Without You I’m Nothing Review

Comedience Sandra Bernhard returns to her LA club to be informed that the New York scene has swelled her head to immeasurable proportions.

by Matt Mueller |
Published on
Release Date:

01 Jan 1992

Running Time:

90 minutes



Original Title:

Without You I’m Nothing

Loosely adapted from Sandra Bernhard's smash off-Broadway show of the same name, this is a rollicking cabaret travelogue through three decades of pop culture and tabloid Americana led by our acid-tongued priestess of the blow-torch sensibility.

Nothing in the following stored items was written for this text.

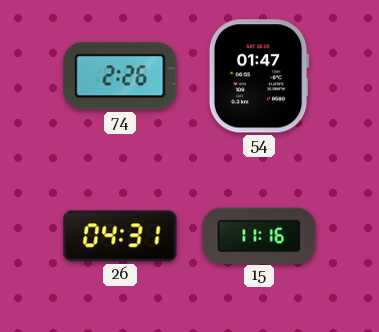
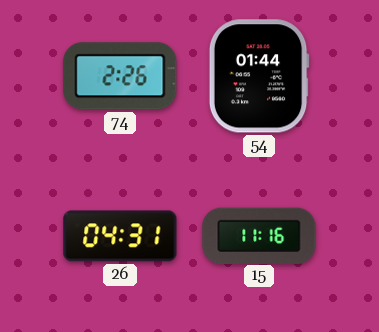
54: 01:47 -> 01:44
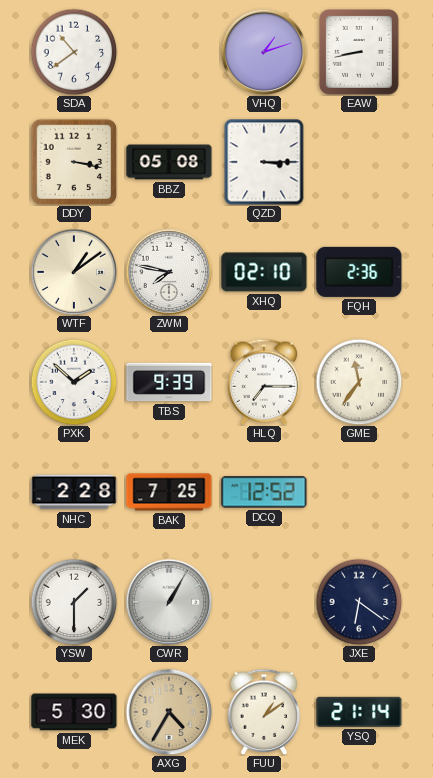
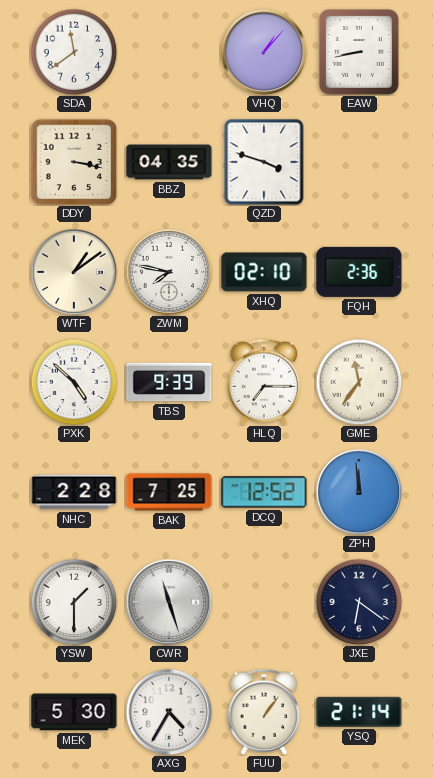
SDA: 10:39 -> 11:39
VHQ: 1:12 -> 1:07
BBZ: 05:08 -> 04:35
QZD: 3:15 -> 3:48
PXK: 1:52 -> 4:52
ZPH: none -> 11:59
CWR: 1:05 -> 11:27
AXG dial: champagne -> white
FUU: 1:09 -> 1:06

Acquiring a narrative backbone in the trip from stage to screen, a twist has the outrageous comedienne returning to her L.A. club roots at the behest of "manager" Ingrid Burns (Lu Leanord), who decides that making the New York "scene" has swelled her charge's head to eminently shrinkable proportions.

Thus exiled to The Parisian Room, Bernhard adopts a string of well-observed satirical stage personas, from the gauche astrology-obsessed lounge singer to the Upper East-side Chanel Lady who lunches with Liza, Truman and Bianca. Carpet bombing her act with uniquely Bernhard interpretations of pop ditties like her now legendary take on Prince's Little Red Corvette — clad only in a spangled crotch patch — Bernhard performs for a mostly black, completely apathetic audience who perk up no end when she abandons the stage for the talent-free Madonnaesque stripper Shoshanna (one of several not-so-subtle digs at Bernhard's ex-best friend).

Watching Bernhard do what she does best, stripping the varnish off the celebrity-obsessed culture she loathes and adores in equal measure, is further proof that she is — and remains — one of the sharpest and original comic talents of the past two decades.